**PROMPT**
Print the lines below word for word, beginning with the first and ending with the line that holds "ടം.പട്ടാമ്പി പുലാശ്ശേരിക്കര സ്വദേശി കാണികം", and skip every picture.

-- Opening Marker --

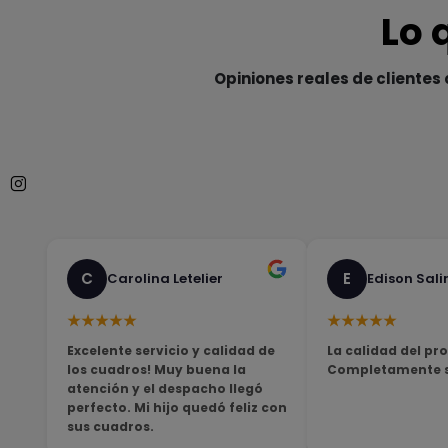
Lo 
Opiniones reales de clientes 
C
E
Carolina Letelier
Edison Sali
★★★★★
★★★★★
Excelente servicio y calidad de
La calidad del pro
los cuadros! Muy buena la
Completamente sa
atención y el despacho llegó
perfecto. Mi hijo quedó feliz con
sus cuadros.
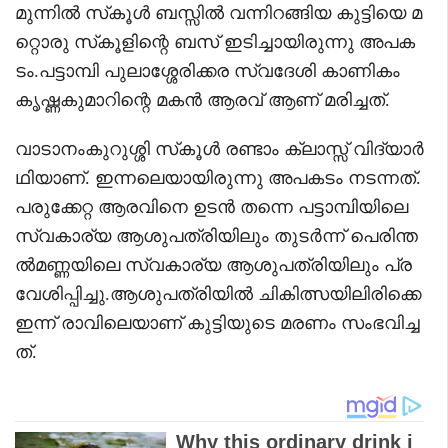
മുന്നിൽ സ്‌കൂൾ ബസ്സിൽ വന്നിറങ്ങിയ കുട്ടിയെ മ
റ്റൊരു സ്‌കൂളിന്റെ ബസ് ഇടിച്ചായിരുന്നു അപക
ടം.പട്ടാമ്പി പുലാശ്ശേരിക്കര സ്വദേശി കാണികം
കൃഷ്ണകുമാറിന്റെ മകൻ ആരവ് ആണ് മരിച്ചത്.
വാടാനംകുറുശ്ശി സ്‌കൂൾ രണ്ടാം ക്ലാസ്സ് വിദ്യാർ
ഥിയാണ്. ഇന്നലെയായിരുന്നു അപകടം നടന്നത്.
പരുക്കേറ്റ ആരവിനെ ഉടൻ തന്നെ പട്ടാമ്പിയിലെ
സ്വകാര്യ ആശുപത്രിയിലും തുടർന്ന് പെരിന്ത
ൽമണ്ണയിലെ സ്വകാര്യ ആശുപത്രിയിലും പ്ര
വേശിപ്പിച്ചു.ആശുപത്രിയിൽ ചികിത്സയിലിരിക്കെ
ഇന്ന് രാവിലെയാണ് കുട്ടിയുടെ മരണം സംഭവിച്ച
ത്.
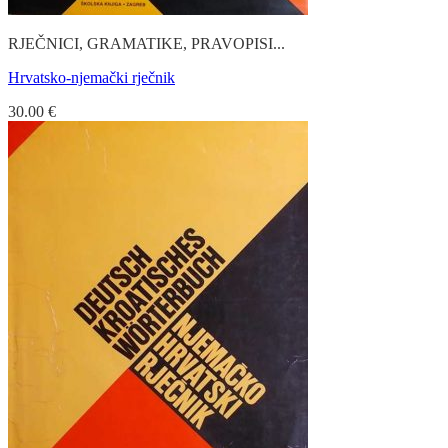
RJEČNICI, GRAMATIKE, PRAVOPISI...
Hrvatsko-njemački rječnik
30.00
€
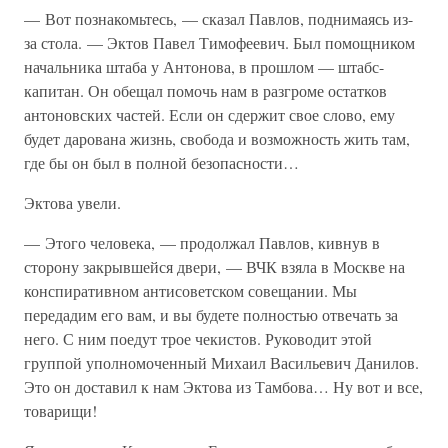
— Вот познакомьтесь, — сказал Павлов, поднимаясь из-
за стола. — Эктов Павел Тимофеевич. Был помощником
начальника штаба у Антонова, в прошлом — штабс-
капитан. Он обещал помочь нам в разгроме остатков
антоновских частей. Если он сдержит свое слово, ему
будет дарована жизнь, свобода и возможность жить там,
где бы он был в полной безопасности…
Эктова увели.
— Этого человека, — продолжал Павлов, кивнув в
сторону закрывшейся двери, — ВЧК взяла в Москве на
конспиративном антисоветском совещании. Мы
передадим его вам, и вы будете полностью отвечать за
него. С ним поедут трое чекистов. Руководит этой
группой уполномоченный Михаил Васильевич Данилов.
Это он доставил к нам Эктова из Тамбова… Ну вот и все,
товарищи!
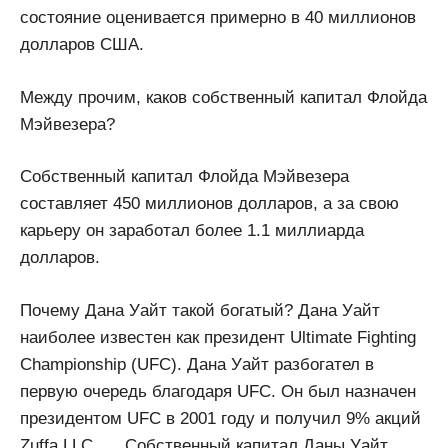
состояние оценивается примерно в 40 миллионов
долларов США.
Между прочим, каков собственный капитал Флойда
Мэйвезера?
Собственный капитал Флойда Мэйвезера
составляет 450 миллионов долларов, а за свою
карьеру он заработал более 1.1 миллиарда
долларов.
Почему Дана Уайт такой богатый? Дана Уайт
наиболее известен как президент Ultimate Fighting
Championship (UFC). Дана Уайт разбогател в
первую очередь благодаря UFC. Он был назначен
президентом UFC в 2001 году и получил 9% акций
Zuffa LLC. … Собственный капитал Даны Уайт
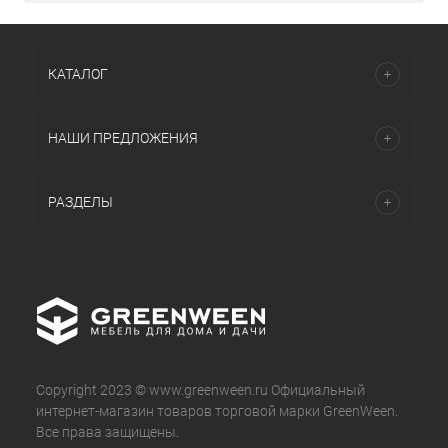
КАТАЛОГ
НАШИ ПРЕДЛОЖЕНИЯ
РАЗДЕЛЫ
Copyright 2023 © www.greenween.ru Официальный
интернет-магазин товаров торговой марки GreenWeen.
Все права защищены.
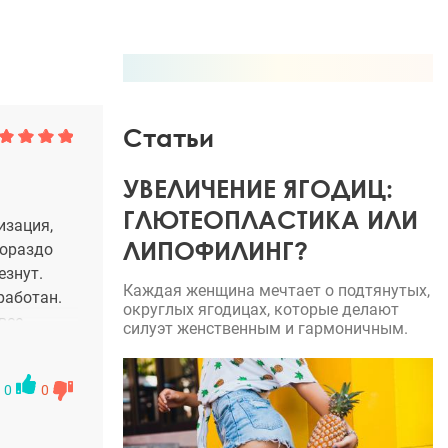
Статьи
УВЕЛИЧЕНИЕ ЯГОДИЦ:
ГЛЮТЕОПЛАСТИКА ИЛИ
изация,
ЛИПОФИЛИНГ?
гораздо
езнут.
Каждая женщина мечтает о подтянутых,
работан.
округлых ягодицах, которые делают
все
силуэт женственным и гармоничным.
рошла
ал лица
0
0
н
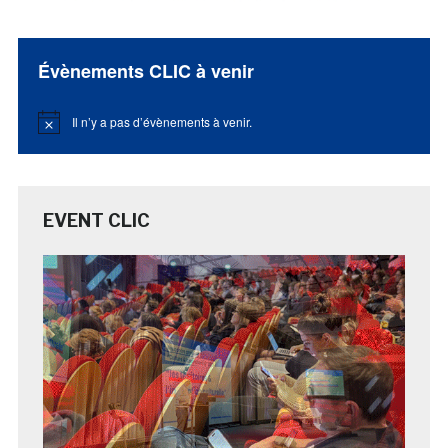
Évènements CLIC à venir
Il n’y a pas d’évènements à venir.
Notice
EVENT CLIC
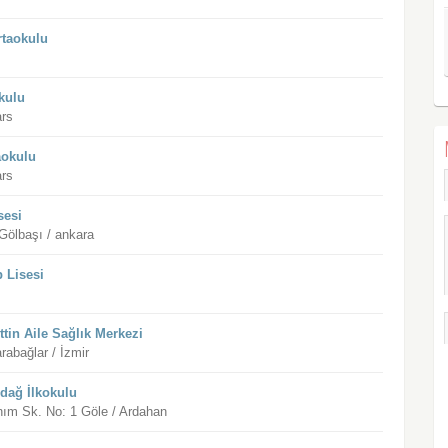
rtaokulu
okulu
ars
aokulu
ars
sesi
ölbaşı / ankara
 Lisesi
tin Aile Sağlık Merkezi
rabağlar / İzmir
dağ İlkokulu
ım Sk. No: 1 Göle / Ardahan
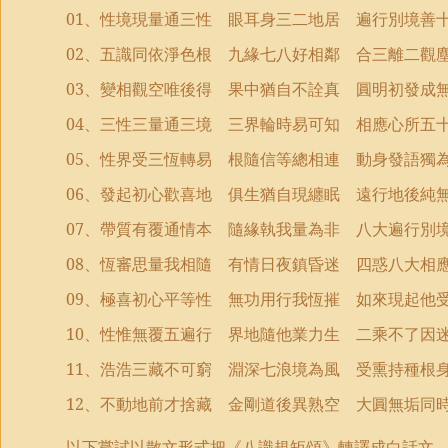
01
、性境現量通三性 眼耳身三二地居 遍行別境善
02
、五識同依淨色根 九緣七八好相鄰 合三離二觀
03
、變相觀空唯後得 果中猶自不詮真 圓明初發成
04
、三性三量通三境 三界輪時易可知 相應心所五
05
、性界受三恆轉易 根隨信等總相連 動身發語獨
06
、發起初心歡喜地 俱生猶自現纏眠 遠行地後純
07
、帶質有覆通情本 隨緣執我量為非 八大遍行別
08
、恆審思量我相隨 有情日夜鎮昏迷 四惑八大相
09
、極喜初心平等性 無功用行我恆摧 如來現起他
10
、性惟無覆五遍行 界地隨他業力生 二乘不了因
11
、浩浩三藏不可窮 淵深七浪境為風 受熏持種根
12
、不動地前才捨藏 金剛道後異熟空 大圓無垢同
以下嘗試以散文形式把《八識規矩頌》轉譯成白話文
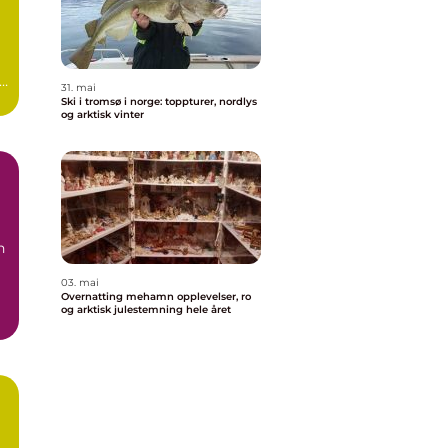
a
31. mai
Ski i tromsø i norge: toppturer, nordlys
og arktisk vinter
g
n
03. mai
Overnatting mehamn opplevelser, ro
og arktisk julestemning hele året
.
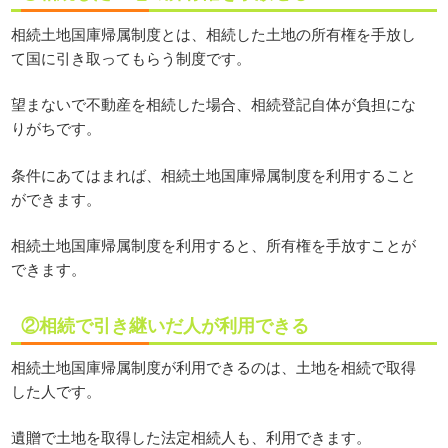
相続土地国庫帰属制度とは、相続した土地の所有権を手放し
て国に引き取ってもらう制度です。
望まないで不動産を相続した場合、相続登記自体が負担にな
りがちです。
条件にあてはまれば、相続土地国庫帰属制度を利用すること
ができます。
相続土地国庫帰属制度を利用すると、所有権を手放すことが
できます。
②相続で引き継いだ人が利用できる
相続土地国庫帰属制度が利用できるのは、土地を相続で取得
した人です。
遺贈で土地を取得した法定相続人も、利用できます。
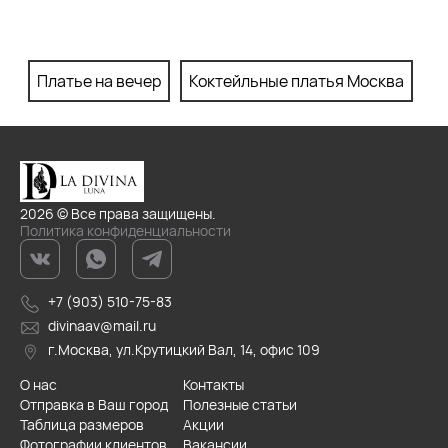
Платье на вечер
Коктейльные платья Москва
П
2026 © Все права защищены.
Политика конфиденциальности
+7 (903) 510-75-83
divinaav@mail.ru
г.Москва, ул.Крутицкий Вал, 14, офис 109
О нас
Контакты
Отправка в Ваш город
Полезные статьи
Таблица размеров
Акции
Фотографии клиентов
Вакансии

-- Closing Marker --

**TASK ANSWER**
Lo 
Opiniones reales de clientes 
C
E
Carolina Letelier
Edison Sali
★★★★★
★★★★★
Excelente servicio y calidad de
La calidad del pro
los cuadros! Muy buena la
Completamente sa
atención y el despacho llegó
perfecto. Mi hijo quedó feliz con
sus cuadros.
മുന്നിൽ സ്‌കൂൾ ബസ്സിൽ വന്നിറങ്ങിയ കുട്ടിയെ മ
റ്റൊരു സ്‌കൂളിന്റെ ബസ് ഇടിച്ചായിരുന്നു അപക
ടം.പട്ടാമ്പി പുലാശ്ശേരിക്കര സ്വദേശി കാണികം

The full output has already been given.